Jackson recalls how pleased the district’s commissioners felt after its engineers dug the well — at 560 feet, it’s considered a deep one — and finally hit water. “It would have been nice if it had been good water. The problem is that it’s not,” he said.
The arsenic levels, Jackson added, “are a concern. ... I’m hoping that the mixing operation ... always works.”
But Powell, who has researched the issue considerably, said he has made peace with the arsenic issue, in large part because the Beall well represents only a fraction of the water district’s overall supply. Some environmental advocates who study arsenic in drinking water supplies are pushing for tougher standards; they’ve been unsuccessful, Powell noted, in large part because the technology for removing arsenic — reverse osmosis — is expensive and uses up large quantities of water.
“It would be a crippling economic burden around much of the country,” he said
The issue, Powell added, is one of balance and cost. “It’s a long-term concern and has to be balanced with everything else,” he said.
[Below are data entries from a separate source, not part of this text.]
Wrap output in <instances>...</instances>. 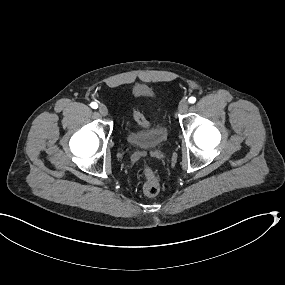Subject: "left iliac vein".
I'll list each match as a JSON object with an SVG mask.
<instances>
[{"label": "left iliac vein", "mask_w": 285, "mask_h": 285, "mask_svg": "<svg viewBox=\"0 0 285 285\" xmlns=\"http://www.w3.org/2000/svg\"><path fill=\"white\" fill-rule=\"evenodd\" d=\"M188 107H189V104H188L187 100H182L179 103L178 110H179L180 113H185V112H187Z\"/></svg>", "instance_id": "left-iliac-vein-1"}]
</instances>
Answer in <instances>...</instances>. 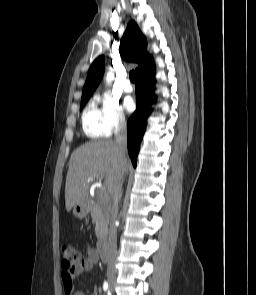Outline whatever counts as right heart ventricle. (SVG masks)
<instances>
[{
  "instance_id": "right-heart-ventricle-1",
  "label": "right heart ventricle",
  "mask_w": 256,
  "mask_h": 295,
  "mask_svg": "<svg viewBox=\"0 0 256 295\" xmlns=\"http://www.w3.org/2000/svg\"><path fill=\"white\" fill-rule=\"evenodd\" d=\"M82 128L90 138H103L107 136L101 111L94 102H90L82 114Z\"/></svg>"
}]
</instances>
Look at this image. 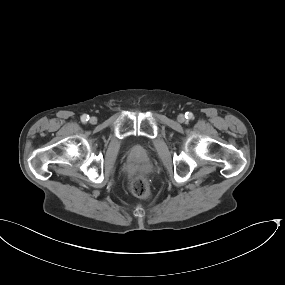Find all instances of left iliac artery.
<instances>
[{
    "label": "left iliac artery",
    "mask_w": 285,
    "mask_h": 285,
    "mask_svg": "<svg viewBox=\"0 0 285 285\" xmlns=\"http://www.w3.org/2000/svg\"><path fill=\"white\" fill-rule=\"evenodd\" d=\"M185 118L188 120H192L193 119V114L191 112H186L185 113Z\"/></svg>",
    "instance_id": "1"
}]
</instances>
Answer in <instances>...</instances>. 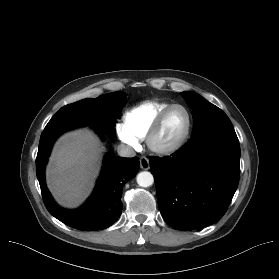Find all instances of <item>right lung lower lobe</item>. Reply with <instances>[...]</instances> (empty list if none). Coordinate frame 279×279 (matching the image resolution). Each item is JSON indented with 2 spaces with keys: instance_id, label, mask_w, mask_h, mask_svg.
Listing matches in <instances>:
<instances>
[{
  "instance_id": "obj_1",
  "label": "right lung lower lobe",
  "mask_w": 279,
  "mask_h": 279,
  "mask_svg": "<svg viewBox=\"0 0 279 279\" xmlns=\"http://www.w3.org/2000/svg\"><path fill=\"white\" fill-rule=\"evenodd\" d=\"M84 125L86 124L65 123L44 129L36 158V174L44 204L55 218L75 229L83 231L102 230L108 228L119 219L122 212L121 197L123 186L127 181L135 177L139 170L140 162L137 157L115 158L113 154L106 156L96 188L85 204L76 210H65L59 207L47 189L44 174L45 165L56 138L67 130ZM94 130L103 137V132L97 128H94Z\"/></svg>"
}]
</instances>
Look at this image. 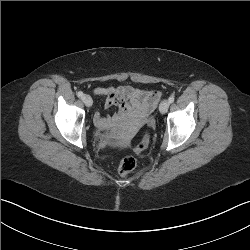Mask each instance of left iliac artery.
I'll use <instances>...</instances> for the list:
<instances>
[{"mask_svg":"<svg viewBox=\"0 0 250 250\" xmlns=\"http://www.w3.org/2000/svg\"><path fill=\"white\" fill-rule=\"evenodd\" d=\"M168 101H169V103H173L174 102V97L173 96L169 97Z\"/></svg>","mask_w":250,"mask_h":250,"instance_id":"1","label":"left iliac artery"}]
</instances>
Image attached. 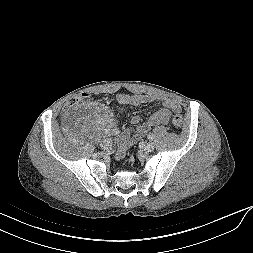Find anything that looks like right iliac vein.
Returning <instances> with one entry per match:
<instances>
[{
  "label": "right iliac vein",
  "mask_w": 253,
  "mask_h": 253,
  "mask_svg": "<svg viewBox=\"0 0 253 253\" xmlns=\"http://www.w3.org/2000/svg\"><path fill=\"white\" fill-rule=\"evenodd\" d=\"M100 145L103 149H108L112 146V143L109 139H105L100 143Z\"/></svg>",
  "instance_id": "right-iliac-vein-1"
}]
</instances>
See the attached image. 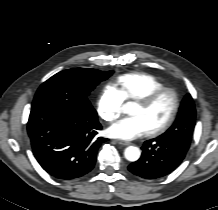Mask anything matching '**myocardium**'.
Wrapping results in <instances>:
<instances>
[{
  "label": "myocardium",
  "instance_id": "f54148a6",
  "mask_svg": "<svg viewBox=\"0 0 218 210\" xmlns=\"http://www.w3.org/2000/svg\"><path fill=\"white\" fill-rule=\"evenodd\" d=\"M166 94H169L172 98L171 112L163 124H161L160 126L154 128L148 132V135H150V136H156V135H159V134L165 132L174 123V121L177 117L178 111H179V107H180L179 95L174 89H172L170 87H162L160 89H157V90L145 95L144 97L140 98L139 100H137L138 104H140L144 107H150L159 98H161L162 96H164Z\"/></svg>",
  "mask_w": 218,
  "mask_h": 210
}]
</instances>
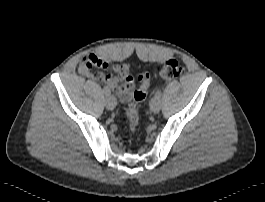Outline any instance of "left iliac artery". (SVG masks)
<instances>
[{"label": "left iliac artery", "mask_w": 265, "mask_h": 202, "mask_svg": "<svg viewBox=\"0 0 265 202\" xmlns=\"http://www.w3.org/2000/svg\"><path fill=\"white\" fill-rule=\"evenodd\" d=\"M161 96H162L161 91H157V92L155 93V97H157V98H161Z\"/></svg>", "instance_id": "obj_1"}]
</instances>
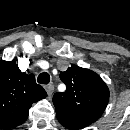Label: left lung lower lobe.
I'll return each instance as SVG.
<instances>
[{"label":"left lung lower lobe","mask_w":130,"mask_h":130,"mask_svg":"<svg viewBox=\"0 0 130 130\" xmlns=\"http://www.w3.org/2000/svg\"><path fill=\"white\" fill-rule=\"evenodd\" d=\"M56 114L59 123L68 129H82L92 124V122L86 119L71 116L60 110H56Z\"/></svg>","instance_id":"obj_1"}]
</instances>
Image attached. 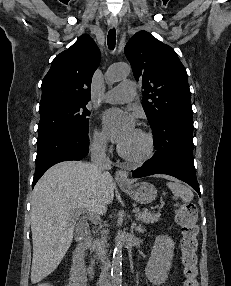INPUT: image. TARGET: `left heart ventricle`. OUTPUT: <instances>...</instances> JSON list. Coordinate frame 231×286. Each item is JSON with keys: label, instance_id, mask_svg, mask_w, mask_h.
Listing matches in <instances>:
<instances>
[{"label": "left heart ventricle", "instance_id": "b2bd125f", "mask_svg": "<svg viewBox=\"0 0 231 286\" xmlns=\"http://www.w3.org/2000/svg\"><path fill=\"white\" fill-rule=\"evenodd\" d=\"M122 148L129 154L137 155L144 151L145 141L143 137L136 131L132 138L122 145Z\"/></svg>", "mask_w": 231, "mask_h": 286}]
</instances>
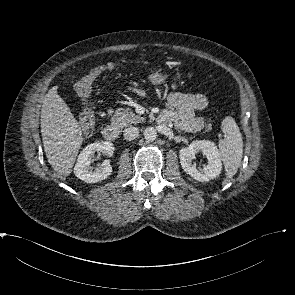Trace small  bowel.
Masks as SVG:
<instances>
[{
    "mask_svg": "<svg viewBox=\"0 0 295 295\" xmlns=\"http://www.w3.org/2000/svg\"><path fill=\"white\" fill-rule=\"evenodd\" d=\"M129 90L137 95L146 96V93L139 87L132 85ZM207 106V98L201 94H189L171 92L166 101V108L159 117L161 123H174L183 130L195 131L202 120L195 116L196 110L204 109Z\"/></svg>",
    "mask_w": 295,
    "mask_h": 295,
    "instance_id": "obj_1",
    "label": "small bowel"
}]
</instances>
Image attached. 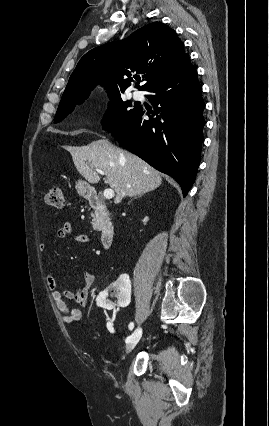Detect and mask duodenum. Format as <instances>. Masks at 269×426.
Returning a JSON list of instances; mask_svg holds the SVG:
<instances>
[{
  "label": "duodenum",
  "mask_w": 269,
  "mask_h": 426,
  "mask_svg": "<svg viewBox=\"0 0 269 426\" xmlns=\"http://www.w3.org/2000/svg\"><path fill=\"white\" fill-rule=\"evenodd\" d=\"M86 198L96 212V226L101 232V243L105 248H108L111 246L115 235L114 226L110 220L108 209L99 193L88 191Z\"/></svg>",
  "instance_id": "obj_1"
}]
</instances>
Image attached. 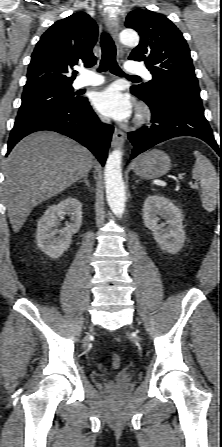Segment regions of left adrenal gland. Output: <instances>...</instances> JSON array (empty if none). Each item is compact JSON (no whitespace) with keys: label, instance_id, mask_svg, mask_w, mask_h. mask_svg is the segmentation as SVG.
Instances as JSON below:
<instances>
[{"label":"left adrenal gland","instance_id":"1","mask_svg":"<svg viewBox=\"0 0 222 447\" xmlns=\"http://www.w3.org/2000/svg\"><path fill=\"white\" fill-rule=\"evenodd\" d=\"M139 182V180H136V183H138Z\"/></svg>","mask_w":222,"mask_h":447}]
</instances>
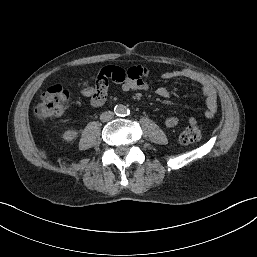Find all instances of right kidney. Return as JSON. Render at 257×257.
<instances>
[{
	"label": "right kidney",
	"instance_id": "ca27d5eb",
	"mask_svg": "<svg viewBox=\"0 0 257 257\" xmlns=\"http://www.w3.org/2000/svg\"><path fill=\"white\" fill-rule=\"evenodd\" d=\"M77 136V131L75 129H69L63 134V138L66 141H71Z\"/></svg>",
	"mask_w": 257,
	"mask_h": 257
}]
</instances>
Water District 19 is Vashon’s largest water purveyor, providing the resource to all of Vashon town, as well as to residents north of town and as far south as Maury Island. But water extraction has proven difficult for the district, and for more than a decade, the agency has had a moratorium for new water shares in place. The district’s waiting list for new shares now contains some 300 requests.
The Beall well is the district’s fifth and latest. Its development was slated to cost around $250,000, Lakin said, but it’s expected to log in at $400,000. “For 80 gallons per minute, it’s a ton of money,” he said.
From the get-go, the Beall well has been contentious and difficult. The water right for the well came from the Beall Greenhouse Co., which sold the right to Water District 19 more than 20 years ago for a nominal price. When the district decided to use the right to develop a well, some Islanders — concerned about the impact the well could have on Beall Creek — objected, claiming the right was too old to be valid. They formed an organization called Protect Our Water and filed a lawsuit.
Ultimately, the district and the citizens’ group settled in 2005, agreeing that the utility could develop a smaller well than the initial water right allowed, recalled John Arum, a lawyer and Islander who represented Protect Our Water.
The well is now weeks away from going online, Lakin said. All that’s left is for the state Department of Health to sign off on the utility’s operating plan; the agency already approved a pilot study.
Meanwhile, he noted, the utility has achieved some success in its efforts to meet ongoing demand — but not through well development.
Over the last few years, in large part because of the commissioners’ efforts at encouraging conservation measures, Lakin believes, demand for water from District 19 has declined. Peak demand for water has dropped around 10 to 20 million gallons per year over the last seven years, he said, from a high of around 130 million gallons to a low of 110 million.
“There’s definitely a trend downward,” he said.
Had the district invested $400,000 in conservation measures rather than another well, the results may have been more fruitful, Powell added.
“There’s no finger-pointing or perception of blame,” he said. “But I think there is a consensus that the district needs to be extremely selective in choosing future capital projects.”